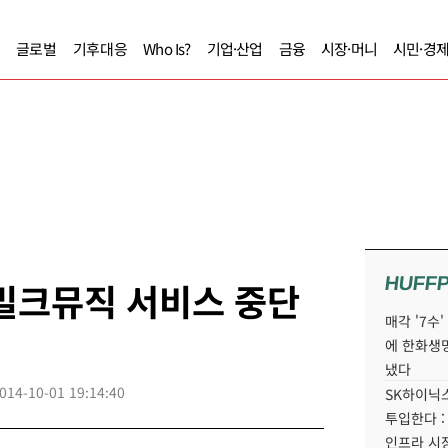
글로벌
기후대응
Who Is?
기업·산업
금융
시장·머니
시민·경
HUFF
밀크뮤직 서비스 중단
매각 '7수
에 한화생
냈다
014-10-01 19:14:40
SK하이닉스
투입한다 :
인프라 시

# [ABOUT THIS TASK]
Write out exactly the final stretch of the listing above, beginning at the line that contains "밀크뮤직 서비스 중단" and ending at its last line, with nothing added.

# [FINISHED TASK]
밀크뮤직 서비스 중단
매각 '7수
에 한화생
냈다
014-10-01 19:14:40
SK하이닉스
투입한다 :
인프라 시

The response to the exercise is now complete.